(Recorded data)

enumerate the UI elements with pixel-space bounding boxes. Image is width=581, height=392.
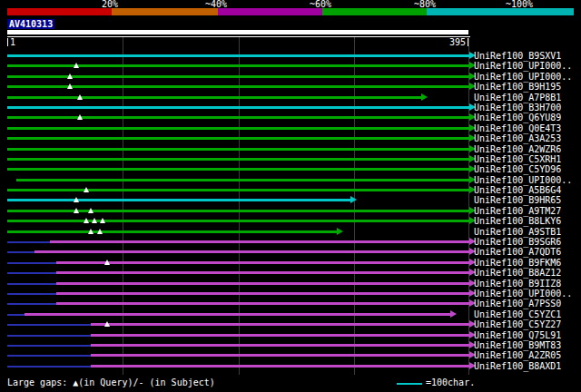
hit-bar[interactable] bbox=[91, 334, 470, 337]
alignment-track bbox=[7, 51, 470, 61]
alignment-row: UniRef100_B8AZ12 bbox=[0, 268, 581, 278]
legend-label: ~80% bbox=[414, 0, 436, 8]
legend-label: ~40% bbox=[205, 0, 227, 8]
alignment-track bbox=[7, 72, 470, 82]
hit-bar[interactable] bbox=[50, 240, 470, 243]
hit-bar[interactable] bbox=[7, 75, 470, 78]
alignment-row: UniRef100_C5YZC1 bbox=[0, 309, 581, 319]
hit-label[interactable]: UniRef100_B9IIZ8 bbox=[474, 279, 561, 289]
hit-label[interactable]: UniRef100_B9SXV1 bbox=[474, 51, 561, 61]
gap-marker-icon bbox=[77, 114, 83, 120]
hit-label[interactable]: UniRef100_B8LKY6 bbox=[474, 216, 561, 226]
hit-label[interactable]: UniRef100_C5XRH1 bbox=[474, 154, 561, 164]
hit-label[interactable]: UniRef100_B9HR65 bbox=[474, 195, 561, 205]
alignment-track bbox=[7, 154, 470, 164]
hit-label[interactable]: UniRef100_A7PSS0 bbox=[474, 299, 561, 309]
hit-label[interactable]: UniRef100_A7P8B1 bbox=[474, 93, 561, 103]
alignment-row: UniRef100_B9H195 bbox=[0, 82, 581, 92]
alignment-row: UniRef100_B9SXV1 bbox=[0, 51, 581, 61]
hit-label[interactable]: UniRef100_B9MT83 bbox=[474, 340, 561, 350]
hit-label[interactable]: UniRef100_B9FKM6 bbox=[474, 258, 561, 268]
hit-label[interactable]: UniRef100_A9STB1 bbox=[474, 227, 561, 237]
alignment-track bbox=[7, 185, 470, 195]
hit-label[interactable]: UniRef100_UPI000.. bbox=[474, 72, 572, 82]
hit-bar[interactable] bbox=[7, 137, 470, 140]
hit-label[interactable]: UniRef100_B8AZ12 bbox=[474, 268, 561, 278]
alignment-track bbox=[7, 268, 470, 278]
hit-label[interactable]: UniRef100_A7QDT6 bbox=[474, 247, 561, 257]
low-score-segment bbox=[7, 272, 56, 274]
hit-bar[interactable] bbox=[7, 96, 422, 99]
hit-label[interactable]: UniRef100_A3A253 bbox=[474, 133, 561, 143]
alignment-row: UniRef100_B9SGR6 bbox=[0, 237, 581, 247]
gap-marker-icon bbox=[84, 218, 89, 223]
hit-label[interactable]: UniRef100_B8AXD1 bbox=[474, 361, 561, 371]
query-bar bbox=[7, 30, 468, 34]
alignment-row: UniRef100_B9IIZ8 bbox=[0, 279, 581, 289]
gap-marker-icon bbox=[104, 260, 110, 265]
scale-label: =100char. bbox=[426, 377, 475, 387]
hit-bar[interactable] bbox=[56, 271, 470, 274]
alignment-row: UniRef100_A7PSS0 bbox=[0, 299, 581, 309]
hit-label[interactable]: UniRef100_Q0E4T3 bbox=[474, 123, 561, 133]
hit-label[interactable]: UniRef100_Q75L91 bbox=[474, 330, 561, 340]
hit-label[interactable]: UniRef100_A2ZR05 bbox=[474, 350, 561, 360]
gap-marker-icon bbox=[100, 218, 105, 223]
legend-segment bbox=[7, 8, 112, 15]
alignment-track bbox=[7, 93, 470, 103]
hit-label[interactable]: UniRef100_A9TM27 bbox=[474, 206, 561, 216]
hit-bar[interactable] bbox=[7, 230, 338, 233]
hit-bar[interactable] bbox=[7, 54, 470, 57]
hit-bar[interactable] bbox=[56, 261, 470, 264]
hit-label[interactable]: UniRef100_A5B6G4 bbox=[474, 185, 561, 195]
alignment-track bbox=[7, 82, 470, 92]
hit-bar[interactable] bbox=[7, 106, 470, 109]
hit-bar[interactable] bbox=[7, 148, 470, 151]
alignment-rows: UniRef100_B9SXV1UniRef100_UPI000..UniRef… bbox=[0, 51, 581, 371]
hit-bar[interactable] bbox=[7, 168, 470, 171]
low-score-segment bbox=[7, 262, 56, 264]
hit-bar[interactable] bbox=[56, 292, 470, 295]
hit-bar[interactable] bbox=[91, 344, 470, 347]
gap-marker-icon bbox=[84, 187, 89, 192]
hit-bar[interactable] bbox=[56, 282, 470, 285]
hit-bar[interactable] bbox=[7, 158, 470, 161]
hit-bar[interactable] bbox=[7, 127, 470, 130]
hit-label[interactable]: UniRef100_C5YZ27 bbox=[474, 319, 561, 329]
alignment-track bbox=[7, 195, 470, 205]
hit-bar[interactable] bbox=[7, 85, 470, 88]
hit-bar[interactable] bbox=[91, 323, 470, 326]
low-score-segment bbox=[7, 283, 56, 285]
hit-label[interactable]: UniRef100_B9H195 bbox=[474, 82, 561, 92]
hit-bar[interactable] bbox=[34, 250, 470, 253]
hit-bar[interactable] bbox=[91, 365, 470, 368]
alignment-row: UniRef100_Q75L91 bbox=[0, 330, 581, 340]
scale-line-icon bbox=[397, 383, 422, 385]
hit-label[interactable]: UniRef100_A2WZR6 bbox=[474, 144, 561, 154]
hit-label[interactable]: UniRef100_B9SGR6 bbox=[474, 237, 561, 247]
low-score-segment bbox=[7, 324, 91, 326]
hit-bar[interactable] bbox=[25, 313, 451, 316]
hit-label[interactable]: UniRef100_C5YD96 bbox=[474, 164, 561, 174]
gap-marker-icon bbox=[74, 197, 79, 202]
alignment-row: UniRef100_B9MT83 bbox=[0, 340, 581, 350]
alignment-row: UniRef100_Q0E4T3 bbox=[0, 123, 581, 133]
hit-label[interactable]: UniRef100_Q6YU89 bbox=[474, 113, 561, 122]
alignment-row: UniRef100_B3H700 bbox=[0, 103, 581, 113]
hit-bar[interactable] bbox=[7, 199, 351, 201]
alignment-track bbox=[7, 361, 470, 371]
hit-bar[interactable] bbox=[7, 220, 470, 222]
alignment-track bbox=[7, 319, 470, 329]
hit-bar[interactable] bbox=[56, 302, 470, 305]
gap-marker-icon bbox=[67, 74, 73, 79]
alignment-track bbox=[7, 258, 470, 268]
hit-label[interactable]: UniRef100_C5YZC1 bbox=[474, 309, 561, 319]
hit-bar[interactable] bbox=[91, 354, 470, 357]
hit-label[interactable]: UniRef100_UPI000.. bbox=[474, 61, 572, 71]
hit-bar[interactable] bbox=[16, 179, 470, 181]
hit-label[interactable]: UniRef100_UPI000.. bbox=[474, 289, 572, 299]
hit-label[interactable]: UniRef100_UPI000.. bbox=[474, 175, 572, 185]
hit-label[interactable]: UniRef100_B3H700 bbox=[474, 103, 561, 113]
arrowhead-icon bbox=[337, 228, 343, 235]
hit-bar[interactable] bbox=[7, 189, 470, 191]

▶ **Problem description**
Copy out each line of the data that has the word "score" in it.

▶ **Expected output**
low-score-segment bbox=[7, 272, 56, 274]
low-score-segment bbox=[7, 262, 56, 264]
low-score-segment bbox=[7, 283, 56, 285]
low-score-segment bbox=[7, 324, 91, 326]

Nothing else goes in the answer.